Just to note** Top trees for nectar production:
Most of the honey is collected between mid-June and the end of July when many flowering plants such as white clover and blackberry are in bloom. Trees and Ivy are also rich sources of nectar. The top trees for nectar production are Willow, Apple, Hawthorn, Maple, Pear, Cherry, Lime, Horse Chestnut, Alder, Hazel, Sycamore, and Holly.
This Autumn I worked with a Primary school in the South Dublin suburbs and they requested that we start a project on bees initially for submission to the Young Scientist competition. They wanted to: To learn more about Bees, their habitat, and their impact on our lives – working with two sixth class groups of 16 and 18 at different times. It was a fascinating project for all concerned. We primarily focused on the Irish Honey Bee, although they were aware of the other 100 bee species native to Ireland. We focused on the casts within the Hive, the morphology, behavior, and dynamics within the bee colony throughout the year. The children made hand-made models of bees out of art materials.
We also completed a ‘Trees for Bees Habitat Map’. This will tie in very nicely with their Biodiversity Flag as they must do a habitat map for this flag. There were 83 mature trees on the grounds hundreds of years old. So we used an existing arborist report and mapped the 83 trees onto a large a1 site map of the school. The students went out with ipads and took morphological pictures of the trees inc. leaf & bark rubbings. Then we isolated the trees known be beneficial to the bees and recorded them on the map specifically – out of the selection these were noted as ‘Horse Chestnut, Lime & Sycamore trees’. There were significant hedgerows with a large Ivy/hawthorn/bramble/ populations but this would be recorded on a separate piece of work.
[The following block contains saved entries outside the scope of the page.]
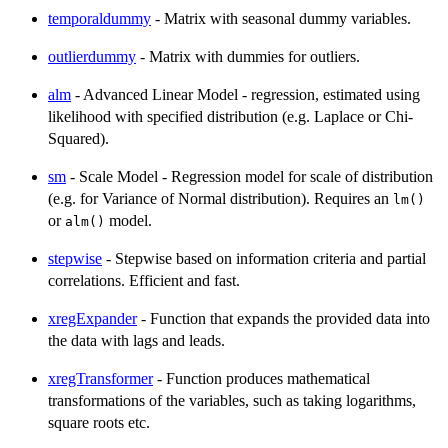
temporaldummy
- Matrix with seasonal dummy variables.
outlierdummy
- Matrix with dummies for outliers.
alm
- Advanced Linear Model - regression, estimated using
likelihood with specified distribution (e.g. Laplace or Chi-
Squared).
sm
- Scale Model - Regression model for scale of distribution
(e.g. for Variance of Normal distribution). Requires an
lm()
or
model.
alm()
stepwise
- Stepwise based on information criteria and partial
correlations. Efficient and fast.
xregExpander
- Function that expands the provided data into
the data with lags and leads.
xregTransformer
- Function produces mathematical
transformations of the variables, such as taking logarithms,
square roots etc.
The children learned how the bees communicate through the ‘waggle dance’, and the ‘tremble dance’. They learned about pollination and the flower morphology. They were fascinated to learn about the Queen, we even dedicated a ‘Queen Bee workshop’!!. The breakdown of functions within the hive depending on the age of the bees and the time of year, and what the bees do with the pollen and nectar they collect. Every week, I went away with questions such as ‘How long does it take for the bees to produce a wild hive, how long does it take for the hive to get to 50-60k bees?, how many stings would it take to kill a human?, why are African bees so aggressive?, what’s in the queen bee sting? – is it different, who makes the queen cells?, is inbreeding an issue in the colony?, explain the evolution of insects?, how many queen cells are there?, what are the differences between a Bumblebee and wasp colony?……It was a real pleasure to work on this project with 6th class children.